**DATA SUPPLIED**
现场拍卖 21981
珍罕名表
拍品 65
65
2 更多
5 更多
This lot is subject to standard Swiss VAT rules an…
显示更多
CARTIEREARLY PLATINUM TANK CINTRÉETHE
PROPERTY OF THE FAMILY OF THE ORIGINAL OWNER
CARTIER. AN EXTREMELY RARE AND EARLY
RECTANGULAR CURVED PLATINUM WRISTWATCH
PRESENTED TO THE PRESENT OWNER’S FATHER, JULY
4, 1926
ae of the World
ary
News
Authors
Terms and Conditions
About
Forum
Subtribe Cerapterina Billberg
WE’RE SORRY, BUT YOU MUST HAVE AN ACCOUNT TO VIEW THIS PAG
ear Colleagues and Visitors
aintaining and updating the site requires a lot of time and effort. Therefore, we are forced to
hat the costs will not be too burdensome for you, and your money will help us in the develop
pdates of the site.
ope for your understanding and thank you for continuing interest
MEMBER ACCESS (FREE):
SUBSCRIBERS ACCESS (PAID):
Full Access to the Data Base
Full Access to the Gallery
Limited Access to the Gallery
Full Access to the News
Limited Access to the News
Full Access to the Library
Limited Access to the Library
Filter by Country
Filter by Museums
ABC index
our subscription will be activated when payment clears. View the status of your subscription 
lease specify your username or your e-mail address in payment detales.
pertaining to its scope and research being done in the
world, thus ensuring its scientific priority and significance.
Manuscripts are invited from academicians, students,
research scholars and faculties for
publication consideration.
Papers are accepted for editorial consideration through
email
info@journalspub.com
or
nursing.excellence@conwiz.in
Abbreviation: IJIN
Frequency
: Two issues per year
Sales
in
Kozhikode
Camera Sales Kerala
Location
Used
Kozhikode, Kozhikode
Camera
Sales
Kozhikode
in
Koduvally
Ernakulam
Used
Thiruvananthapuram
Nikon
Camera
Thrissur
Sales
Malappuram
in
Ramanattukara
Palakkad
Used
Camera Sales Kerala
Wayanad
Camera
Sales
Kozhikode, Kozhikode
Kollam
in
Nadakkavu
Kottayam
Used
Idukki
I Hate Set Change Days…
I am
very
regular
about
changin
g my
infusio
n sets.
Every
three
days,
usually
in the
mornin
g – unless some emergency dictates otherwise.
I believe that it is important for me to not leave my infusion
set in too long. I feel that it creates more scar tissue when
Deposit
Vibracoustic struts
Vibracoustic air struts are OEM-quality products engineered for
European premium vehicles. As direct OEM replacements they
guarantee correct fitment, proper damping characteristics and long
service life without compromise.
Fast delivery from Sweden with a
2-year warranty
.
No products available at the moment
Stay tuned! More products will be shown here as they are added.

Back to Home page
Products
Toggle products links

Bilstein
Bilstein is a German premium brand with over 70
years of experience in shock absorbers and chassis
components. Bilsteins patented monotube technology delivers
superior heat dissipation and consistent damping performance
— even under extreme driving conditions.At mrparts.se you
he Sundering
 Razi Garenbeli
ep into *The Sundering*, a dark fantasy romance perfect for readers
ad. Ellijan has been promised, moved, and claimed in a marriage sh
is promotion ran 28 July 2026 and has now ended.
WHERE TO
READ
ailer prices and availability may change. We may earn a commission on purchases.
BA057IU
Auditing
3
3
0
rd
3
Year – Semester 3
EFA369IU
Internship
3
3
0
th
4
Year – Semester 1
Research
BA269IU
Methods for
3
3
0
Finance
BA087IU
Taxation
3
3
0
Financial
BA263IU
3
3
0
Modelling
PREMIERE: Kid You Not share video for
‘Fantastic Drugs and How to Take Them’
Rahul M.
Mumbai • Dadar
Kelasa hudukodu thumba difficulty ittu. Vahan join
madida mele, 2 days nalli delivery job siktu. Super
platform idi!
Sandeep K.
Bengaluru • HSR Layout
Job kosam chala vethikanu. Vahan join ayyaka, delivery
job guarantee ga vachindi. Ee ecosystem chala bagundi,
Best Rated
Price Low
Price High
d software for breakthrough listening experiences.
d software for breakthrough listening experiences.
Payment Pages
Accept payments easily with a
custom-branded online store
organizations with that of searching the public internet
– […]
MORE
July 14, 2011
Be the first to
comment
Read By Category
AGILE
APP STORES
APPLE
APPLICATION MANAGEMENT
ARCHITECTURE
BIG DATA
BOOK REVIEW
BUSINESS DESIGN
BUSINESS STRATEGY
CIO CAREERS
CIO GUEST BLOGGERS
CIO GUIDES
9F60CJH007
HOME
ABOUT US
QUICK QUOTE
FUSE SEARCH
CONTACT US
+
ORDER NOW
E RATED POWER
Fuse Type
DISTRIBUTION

**EXERCISE PROMPT**
All the entries should be output exactly as given.

**WRITTEN SOLUTION**
现场拍卖 21981
珍罕名表
拍品 65
65
2 更多
5 更多
This lot is subject to standard Swiss VAT rules an…
显示更多
CARTIEREARLY PLATINUM TANK CINTRÉETHE
PROPERTY OF THE FAMILY OF THE ORIGINAL OWNER
CARTIER. AN EXTREMELY RARE AND EARLY
RECTANGULAR CURVED PLATINUM WRISTWATCH
PRESENTED TO THE PRESENT OWNER’S FATHER, JULY
4, 1926
ae of the World
ary
News
Authors
Terms and Conditions
About
Forum
Subtribe Cerapterina Billberg
WE’RE SORRY, BUT YOU MUST HAVE AN ACCOUNT TO VIEW THIS PAG
ear Colleagues and Visitors
aintaining and updating the site requires a lot of time and effort. Therefore, we are forced to
hat the costs will not be too burdensome for you, and your money will help us in the develop
pdates of the site.
ope for your understanding and thank you for continuing interest
MEMBER ACCESS (FREE):
SUBSCRIBERS ACCESS (PAID):
Full Access to the Data Base
Full Access to the Gallery
Limited Access to the Gallery
Full Access to the News
Limited Access to the News
Full Access to the Library
Limited Access to the Library
Filter by Country
Filter by Museums
ABC index
our subscription will be activated when payment clears. View the status of your subscription 
lease specify your username or your e-mail address in payment detales.
pertaining to its scope and research being done in the
world, thus ensuring its scientific priority and significance.
Manuscripts are invited from academicians, students,
research scholars and faculties for
publication consideration.
Papers are accepted for editorial consideration through
email
info@journalspub.com
or
nursing.excellence@conwiz.in
Abbreviation: IJIN
Frequency
: Two issues per year
Sales
in
Kozhikode
Camera Sales Kerala
Location
Used
Kozhikode, Kozhikode
Camera
Sales
Kozhikode
in
Koduvally
Ernakulam
Used
Thiruvananthapuram
Nikon
Camera
Thrissur
Sales
Malappuram
in
Ramanattukara
Palakkad
Used
Camera Sales Kerala
Wayanad
Camera
Sales
Kozhikode, Kozhikode
Kollam
in
Nadakkavu
Kottayam
Used
Idukki
I Hate Set Change Days…
I am
very
regular
about
changin
g my
infusio
n sets.
Every
three
days,
usually
in the
mornin
g – unless some emergency dictates otherwise.
I believe that it is important for me to not leave my infusion
set in too long. I feel that it creates more scar tissue when
Deposit
Vibracoustic struts
Vibracoustic air struts are OEM-quality products engineered for
European premium vehicles. As direct OEM replacements they
guarantee correct fitment, proper damping characteristics and long
service life without compromise.
Fast delivery from Sweden with a
2-year warranty
.
No products available at the moment
Stay tuned! More products will be shown here as they are added.

Back to Home page
Products
Toggle products links

Bilstein
Bilstein is a German premium brand with over 70
years of experience in shock absorbers and chassis
components. Bilsteins patented monotube technology delivers
superior heat dissipation and consistent damping performance
— even under extreme driving conditions.At mrparts.se you
he Sundering
 Razi Garenbeli
ep into *The Sundering*, a dark fantasy romance perfect for readers
ad. Ellijan has been promised, moved, and claimed in a marriage sh
is promotion ran 28 July 2026 and has now ended.
WHERE TO
READ
ailer prices and availability may change. We may earn a commission on purchases.
BA057IU
Auditing
3
3
0
rd
3
Year – Semester 3
EFA369IU
Internship
3
3
0
th
4
Year – Semester 1
Research
BA269IU
Methods for
3
3
0
Finance
BA087IU
Taxation
3
3
0
Financial
BA263IU
3
3
0
Modelling
PREMIERE: Kid You Not share video for
‘Fantastic Drugs and How to Take Them’
Rahul M.
Mumbai • Dadar
Kelasa hudukodu thumba difficulty ittu. Vahan join
madida mele, 2 days nalli delivery job siktu. Super
platform idi!
Sandeep K.
Bengaluru • HSR Layout
Job kosam chala vethikanu. Vahan join ayyaka, delivery
job guarantee ga vachindi. Ee ecosystem chala bagundi,
Best Rated
Price Low
Price High
d software for breakthrough listening experiences.
d software for breakthrough listening experiences.
Payment Pages
Accept payments easily with a
custom-branded online store
organizations with that of searching the public internet
– […]
MORE
July 14, 2011
Be the first to
comment
Read By Category
AGILE
APP STORES
APPLE
APPLICATION MANAGEMENT
ARCHITECTURE
BIG DATA
BOOK REVIEW
BUSINESS DESIGN
BUSINESS STRATEGY
CIO CAREERS
CIO GUEST BLOGGERS
CIO GUIDES
9F60CJH007
HOME
ABOUT US
QUICK QUOTE
FUSE SEARCH
CONTACT US
+
ORDER NOW
E RATED POWER
Fuse Type
DISTRIBUTION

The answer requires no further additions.